**WHAT YOU NEED TO DO:**
For the data that follows, print the line with "Diterima STIE Pas", the line with "慧车天下打造全高清、全方位的行车记录体验，在使用过程中，您可以", and all lines between them, exactly as they stand. Omit pictures and add nothing.

Records excerpted from a collection
[Start of section]
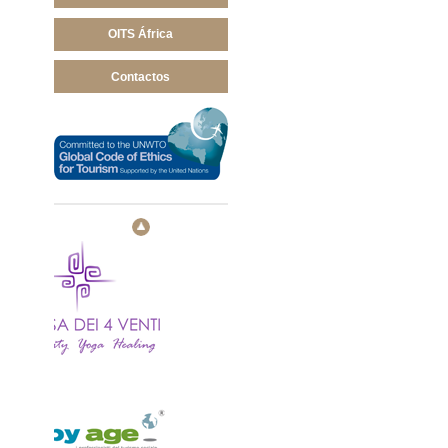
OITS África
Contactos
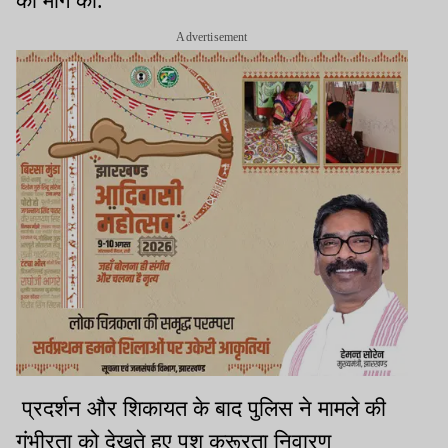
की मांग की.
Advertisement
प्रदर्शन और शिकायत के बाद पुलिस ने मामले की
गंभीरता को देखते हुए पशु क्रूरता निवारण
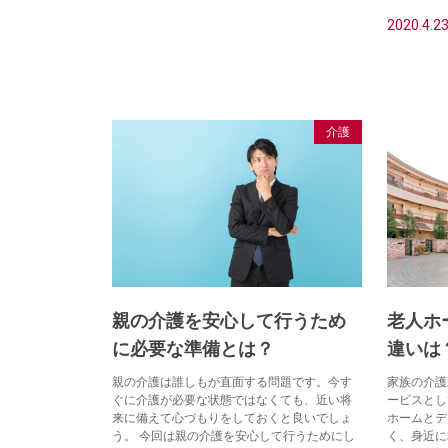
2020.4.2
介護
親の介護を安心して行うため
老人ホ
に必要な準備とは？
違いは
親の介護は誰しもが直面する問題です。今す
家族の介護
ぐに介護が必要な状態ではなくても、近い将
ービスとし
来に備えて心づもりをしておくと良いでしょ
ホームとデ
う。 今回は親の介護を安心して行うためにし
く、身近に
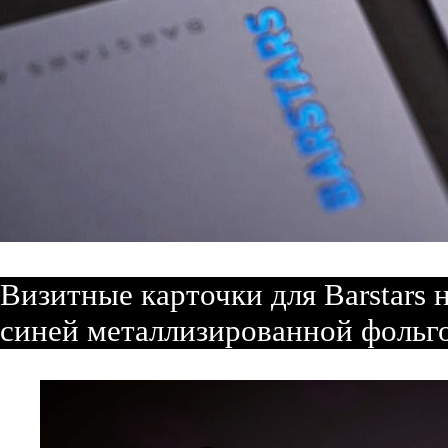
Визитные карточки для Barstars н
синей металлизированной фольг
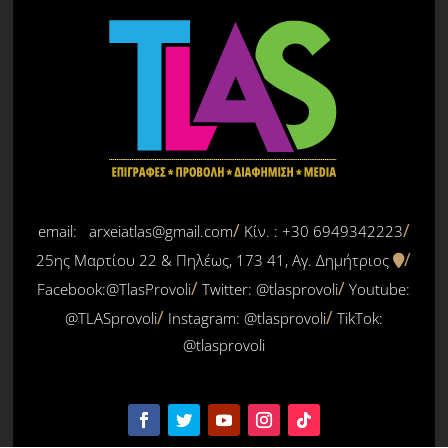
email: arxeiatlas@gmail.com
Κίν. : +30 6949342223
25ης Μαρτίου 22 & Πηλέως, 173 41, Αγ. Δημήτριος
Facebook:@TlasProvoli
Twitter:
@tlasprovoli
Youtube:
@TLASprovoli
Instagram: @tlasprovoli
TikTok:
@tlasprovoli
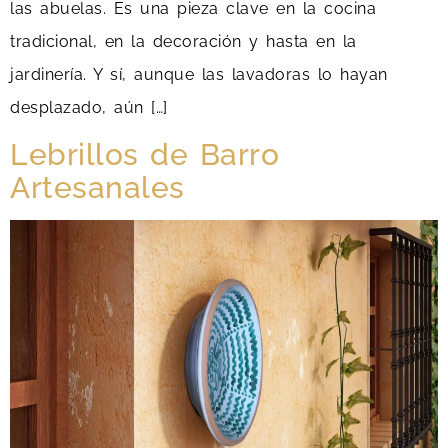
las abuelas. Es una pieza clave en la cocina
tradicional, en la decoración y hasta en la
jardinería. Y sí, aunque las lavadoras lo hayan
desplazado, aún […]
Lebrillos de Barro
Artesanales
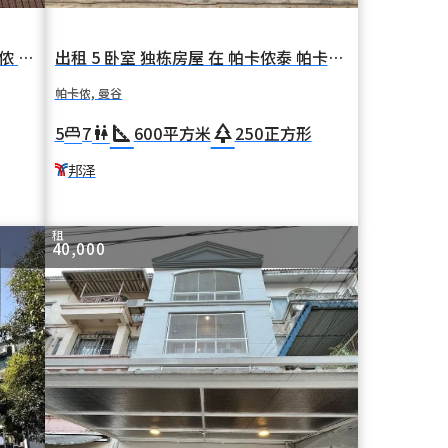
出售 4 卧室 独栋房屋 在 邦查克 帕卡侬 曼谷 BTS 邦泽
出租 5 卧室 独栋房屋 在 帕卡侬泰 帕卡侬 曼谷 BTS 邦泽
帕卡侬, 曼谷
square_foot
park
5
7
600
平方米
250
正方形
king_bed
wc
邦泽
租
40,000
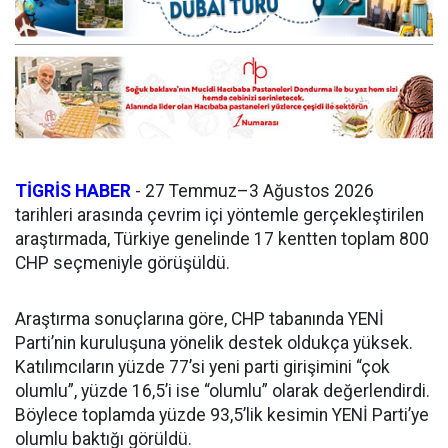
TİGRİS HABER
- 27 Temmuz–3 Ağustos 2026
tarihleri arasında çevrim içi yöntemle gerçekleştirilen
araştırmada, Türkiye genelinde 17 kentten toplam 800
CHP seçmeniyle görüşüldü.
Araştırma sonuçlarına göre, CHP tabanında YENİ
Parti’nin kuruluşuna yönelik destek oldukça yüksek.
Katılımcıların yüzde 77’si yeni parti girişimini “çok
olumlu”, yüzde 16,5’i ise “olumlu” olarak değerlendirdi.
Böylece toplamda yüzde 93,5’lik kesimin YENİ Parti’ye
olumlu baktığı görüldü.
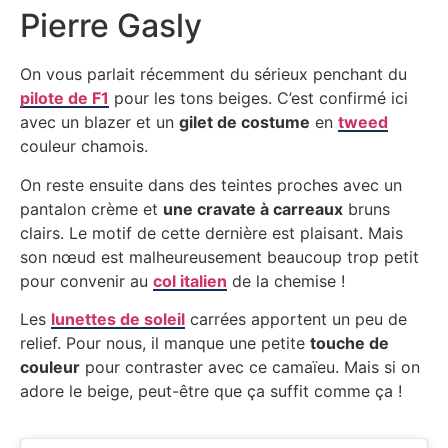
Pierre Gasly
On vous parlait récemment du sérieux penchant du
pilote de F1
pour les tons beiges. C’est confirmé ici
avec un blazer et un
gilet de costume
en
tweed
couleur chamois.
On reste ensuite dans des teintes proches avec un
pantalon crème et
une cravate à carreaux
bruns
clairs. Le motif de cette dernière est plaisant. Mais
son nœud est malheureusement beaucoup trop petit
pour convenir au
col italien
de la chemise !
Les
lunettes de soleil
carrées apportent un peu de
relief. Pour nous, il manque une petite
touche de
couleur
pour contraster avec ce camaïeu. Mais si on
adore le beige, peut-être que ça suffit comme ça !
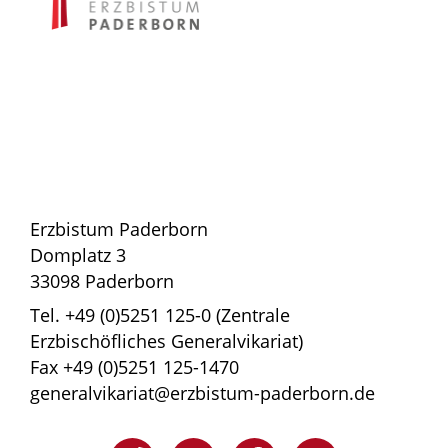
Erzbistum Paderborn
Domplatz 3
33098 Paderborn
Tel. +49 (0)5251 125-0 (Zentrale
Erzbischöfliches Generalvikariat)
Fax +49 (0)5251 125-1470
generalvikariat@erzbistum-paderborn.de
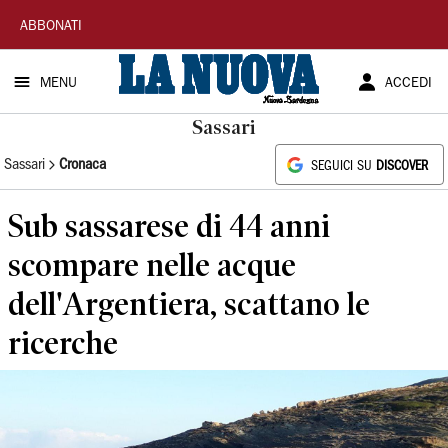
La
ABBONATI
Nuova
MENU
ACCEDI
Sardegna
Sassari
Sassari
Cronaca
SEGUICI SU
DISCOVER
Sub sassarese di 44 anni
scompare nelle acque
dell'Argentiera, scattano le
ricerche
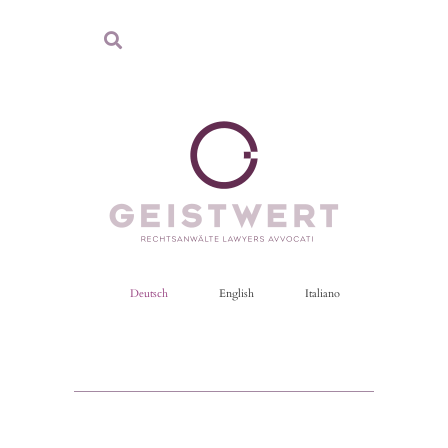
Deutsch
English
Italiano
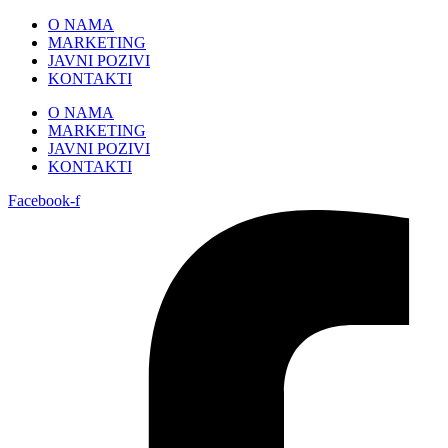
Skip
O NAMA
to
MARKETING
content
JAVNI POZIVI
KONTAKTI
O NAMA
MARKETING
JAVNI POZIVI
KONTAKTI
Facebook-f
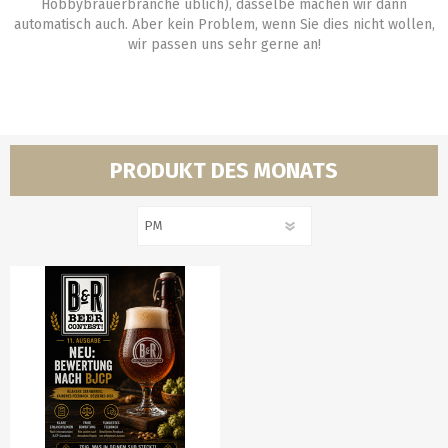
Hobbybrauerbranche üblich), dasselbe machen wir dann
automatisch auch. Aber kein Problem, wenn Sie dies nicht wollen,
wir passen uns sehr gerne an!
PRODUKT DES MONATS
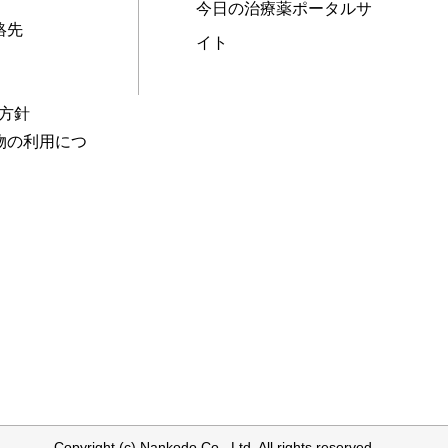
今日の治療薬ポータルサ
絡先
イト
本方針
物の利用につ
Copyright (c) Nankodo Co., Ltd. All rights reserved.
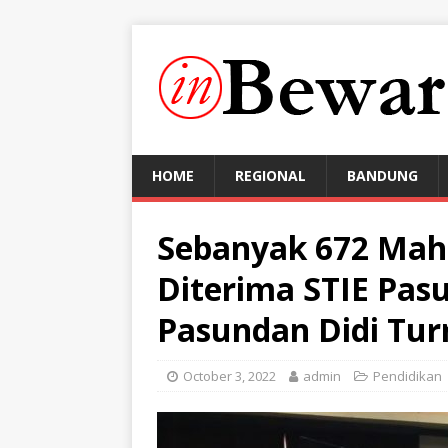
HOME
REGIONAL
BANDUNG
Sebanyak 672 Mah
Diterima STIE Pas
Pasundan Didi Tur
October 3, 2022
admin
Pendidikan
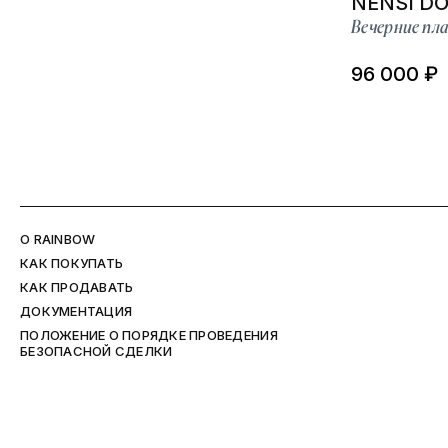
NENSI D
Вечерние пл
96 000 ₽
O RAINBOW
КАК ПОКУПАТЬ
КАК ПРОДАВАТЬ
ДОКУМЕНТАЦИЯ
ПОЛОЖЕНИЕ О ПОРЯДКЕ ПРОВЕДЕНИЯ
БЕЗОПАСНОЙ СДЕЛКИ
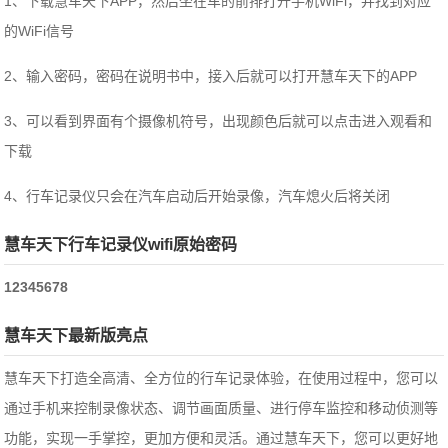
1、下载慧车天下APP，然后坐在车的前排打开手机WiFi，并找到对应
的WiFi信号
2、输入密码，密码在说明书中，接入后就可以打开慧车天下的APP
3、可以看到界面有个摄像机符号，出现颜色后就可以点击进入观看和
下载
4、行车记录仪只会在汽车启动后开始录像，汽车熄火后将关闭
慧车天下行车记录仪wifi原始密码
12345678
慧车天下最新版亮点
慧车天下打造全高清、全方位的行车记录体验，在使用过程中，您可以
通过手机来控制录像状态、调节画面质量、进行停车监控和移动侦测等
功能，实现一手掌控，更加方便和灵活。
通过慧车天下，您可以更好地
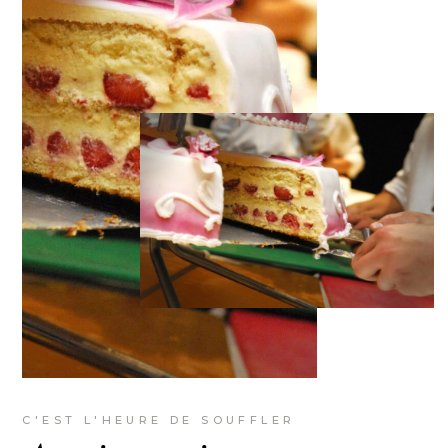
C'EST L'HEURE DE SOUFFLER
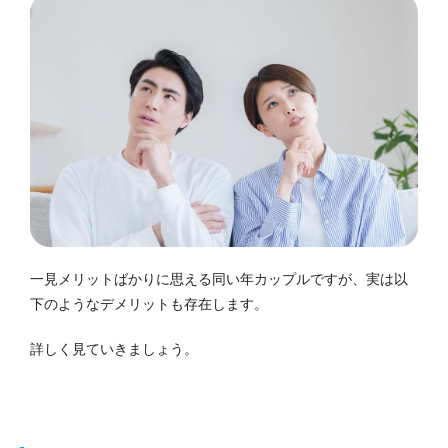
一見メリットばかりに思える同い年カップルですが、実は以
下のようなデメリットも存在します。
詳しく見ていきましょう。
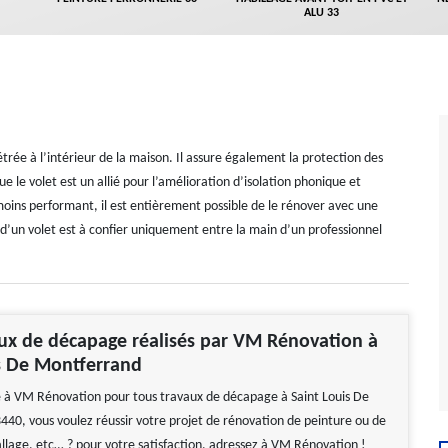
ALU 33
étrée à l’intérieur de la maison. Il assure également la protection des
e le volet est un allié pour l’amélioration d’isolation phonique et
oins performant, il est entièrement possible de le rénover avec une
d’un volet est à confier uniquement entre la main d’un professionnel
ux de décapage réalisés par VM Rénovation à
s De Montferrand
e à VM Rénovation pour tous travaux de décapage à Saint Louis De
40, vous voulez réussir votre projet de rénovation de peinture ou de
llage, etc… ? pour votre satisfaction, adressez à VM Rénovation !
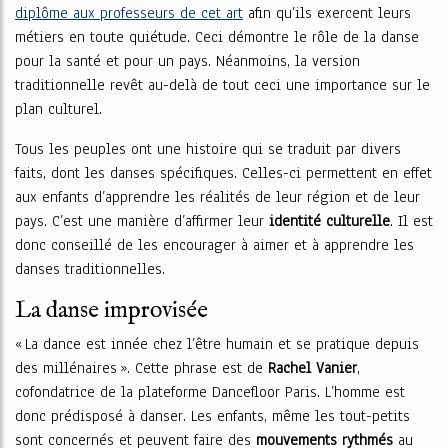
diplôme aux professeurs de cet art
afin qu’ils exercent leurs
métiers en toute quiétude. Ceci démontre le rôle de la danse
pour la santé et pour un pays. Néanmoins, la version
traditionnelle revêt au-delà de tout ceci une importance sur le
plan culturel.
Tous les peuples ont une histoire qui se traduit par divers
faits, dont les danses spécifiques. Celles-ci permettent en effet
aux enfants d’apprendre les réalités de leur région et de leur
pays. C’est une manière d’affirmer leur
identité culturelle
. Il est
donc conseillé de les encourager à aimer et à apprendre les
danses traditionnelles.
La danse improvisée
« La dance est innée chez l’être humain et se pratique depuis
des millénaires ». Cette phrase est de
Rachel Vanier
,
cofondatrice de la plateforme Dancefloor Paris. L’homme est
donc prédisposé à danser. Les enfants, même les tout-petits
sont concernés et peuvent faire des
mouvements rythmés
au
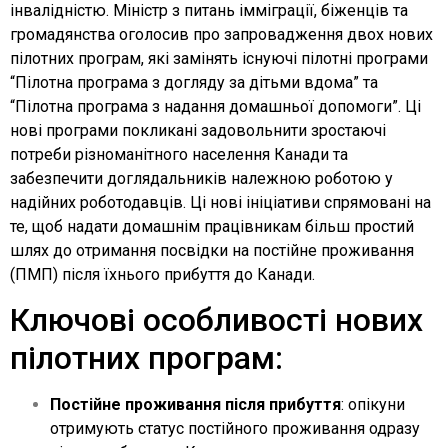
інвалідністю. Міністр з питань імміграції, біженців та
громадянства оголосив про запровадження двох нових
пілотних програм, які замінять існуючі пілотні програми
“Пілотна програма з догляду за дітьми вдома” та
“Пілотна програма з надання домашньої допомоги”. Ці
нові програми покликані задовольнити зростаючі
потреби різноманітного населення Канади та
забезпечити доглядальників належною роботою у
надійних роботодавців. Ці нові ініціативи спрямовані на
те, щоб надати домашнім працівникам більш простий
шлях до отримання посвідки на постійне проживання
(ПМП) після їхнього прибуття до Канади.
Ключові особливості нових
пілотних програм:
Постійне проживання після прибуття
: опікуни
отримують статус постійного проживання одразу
[End of section]
**SOLVED PROBLEM:**
Diterima STIE Pas
Pasundan Didi Tur
October 3, 2022
admin
Pendidikan
NENSI D
Вечерние пл
96 000 ₽
O RAINBOW
КАК ПОКУПАТЬ
КАК ПРОДАВАТЬ
ДОКУМЕНТАЦИЯ
ПОЛОЖЕНИЕ О ПОРЯДКЕ ПРОВЕДЕНИЯ
БЕЗОПАСНОЙ СДЕЛКИ
1、下载慧车天下APP，然后坐在车的前排打开手机WiFi，并找到对应
的WiFi信号
2、输入密码，密码在说明书中，接入后就可以打开慧车天下的APP
3、可以看到界面有个摄像机符号，出现颜色后就可以点击进入观看和
下载
4、行车记录仪只会在汽车启动后开始录像，汽车熄火后将关闭
慧车天下行车记录仪wifi原始密码
12345678
慧车天下最新版亮点
慧车天下打造全高清、全方位的行车记录体验，在使用过程中，您可以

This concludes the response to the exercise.